As we know that the given A.P is 3,15,27,39,.... 

Here, Common difference, d = difference of any two consecutive terms = 15 - 3 = 12. 

As we know that the ${n^{th}}$ term of the A.P is given by ${t_n}$

   $\Rightarrow {\text{So, }}{t_n} = a + (n - 1) \times d{\text{ ,}}\;{\text{where}}\;a = 3,d = 12{\text{ (Eq 1)}} \\$


Hence first we have to find the value of ${21^{st}}$ term of the given A.P

$ \therefore {\text{ }}{t_{21}} = 3 + (21 - 1) \times 12$

$= 3 + 20 \times 12$

$= 3 + 240$

$\Rightarrow \therefore {\text{ }}{t_{21}} = 243$


Let the term will be ${m^{th}}$ which is 120 greater than its ${21^{st}}$  term.
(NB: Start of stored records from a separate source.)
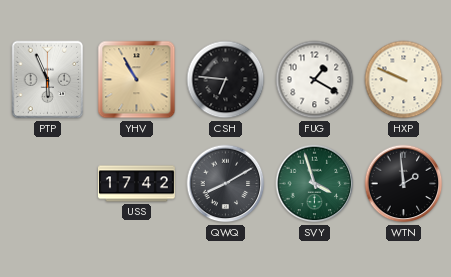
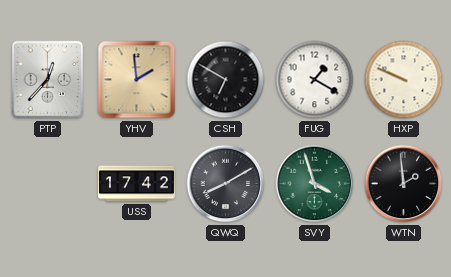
PTP: 5:56 -> 12:37
YHV: 10:55 -> 1:59
CSH: 6:46 -> 6:50
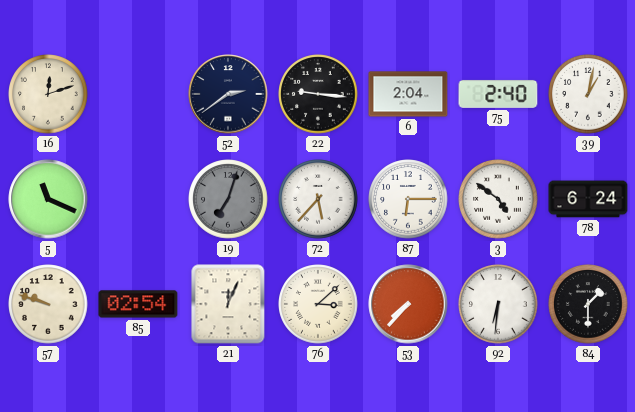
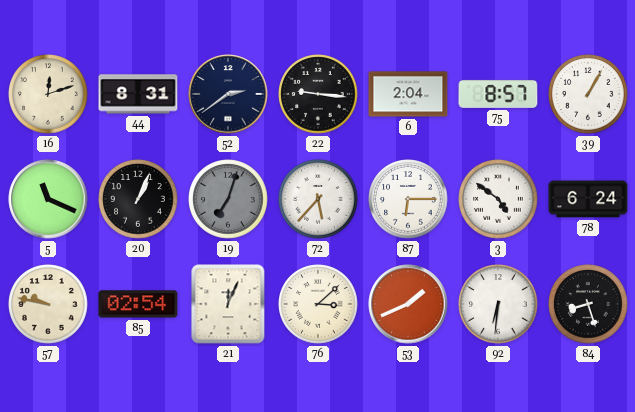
44: none -> 8:31
75: 2:40 -> 8:57
39: 1:02 -> 1:05
20: none -> 1:04
57: 9:48 -> 9:47
53: 7:37 -> 1:41
84: 1:30 -> 8:27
So, according to equation 1,

So, ${t_m} = 3 + (m - 1) \times 12$

$\Rightarrow {\text{ }}{t_m} = 12m - 9\;{\text{ (Eq 2)}}$


And it is given that ${t_m} = 120 + {t_{21}}{\text{ (Eq 3)}}$

So, on comparing equation 2 and 3 and putting the value of ${t_{21}}$ in it we get,

   $\Rightarrow 12m - 9 = 120 + 243 = 363$

   $\Rightarrow m = \dfrac{{372}}{{12}} = 31$


Hence, ${31^{st}}$ term of the given A.P is 120 more than its ${21^{st}}$ term.


NOTE: - Whenever you come up with this type of problem the best way is to compute the given term of that A.P whose relation is given in the question and then compare that with the required condition.